Toutefois, j'essuie aussi beaucoup d'échecs. Il y'en a qui ont si peur du changement, peur de leurs proxenètes qu'elles refusent de se faire aider même quand elles le désirent. Il y en a qui sont si accro à la drogue qu'elles retombent dans la prostitution pour pouvoir s'en procurer, après tout le travail qu'on fait avec elles pour leur réinsertion… Et il y a aussi la grande masse de celles qui se plaisent dans ce qu'elles font et ne pensent jamais raccrocher.

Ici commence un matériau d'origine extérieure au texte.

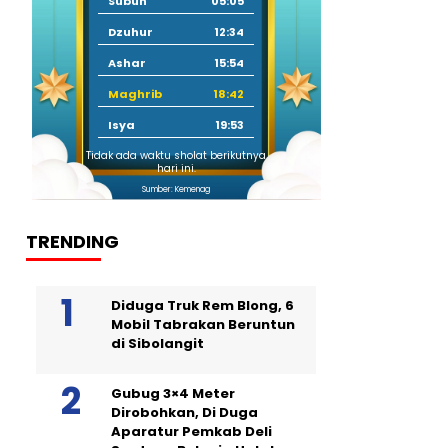
Subuh
05:05
Dzuhur
12:34
Ashar
15:54
Maghrib
18:42
Isya
19:53
Tidak ada waktu sholat berikutnya
hari ini.
Sumber: Kemenag
TRENDING
Diduga Truk Rem Blong, 6
Mobil Tabrakan Beruntun
di Sibolangit
Gubug 3×4 Meter
Dirobohkan, Di Duga
Aparatur Pemkab Deli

De toutes façons, je ne force jamais personne. Même avec les protégées de l'Association, nous allons toujours à leur rythme, progressivement et sans les presser... En tout cas, je reste consciente que tant qu'il y aura des clients, il y aura toujours des femmes prêtes à se prostituer.
Malgré tout, tant qu'il y'aura des femmes désireuses de changer de vie, je continuerai de laisser mes enfants et mon mari deux nuits par semaine pour aller à leur rencontre dans les rues et leur tendre mes mains pour les tirer du gouffre dans lequel elles sont plongées.
Et d'une certaine manière, en agissant ainsi, j'ai l'impression d'avoir enfin l'opportunité d'aider Carine.
Carine ! (Long soupir intérieur). Elle me manque tellement. Ce matin, j'ai brûlé un énième cierge pour elle.
Carine ! J'aurais tellement aimé qu'elle soit en vie pour lui démontrer qu'il y a bien une vie après la prostitution quand on oeuvre pour cela et qu'on ne baisse pas les bras, malgré les épreuves de la vie. Et j'en suis un exemple aujourd'hui. J'ai un travail décent, je suis mariée et j'ai des enfants. Inimaginable, n'est-ce pas ?
Je me rappelle encore nos discussions où elle trouvait que je rêvais trop grand, que je ne serai rien d'autre qu'une prostituée, et que mon profil "mariée et mère de deux enfants" ne resterait que fictif, utopique.
Mais voilà, aujourd'hui, c'est une réalité.
Aujourd'hui, j'ai la certitude que notre passé ne détermine pas notre futur. Toutefois, il nous aide à le construire.
De toutes manières, je n'en veux pas à Carine de n'avoir pas cru en moi, en mon potentiel, de ne m'avoir pas poussée à changer de vie si elle m'aimait autant qu'elle le disait. Mais une chose est sûre, c'est que je comptais beaucoup à ses yeux et qu'elle comptait beaucoup pour moi.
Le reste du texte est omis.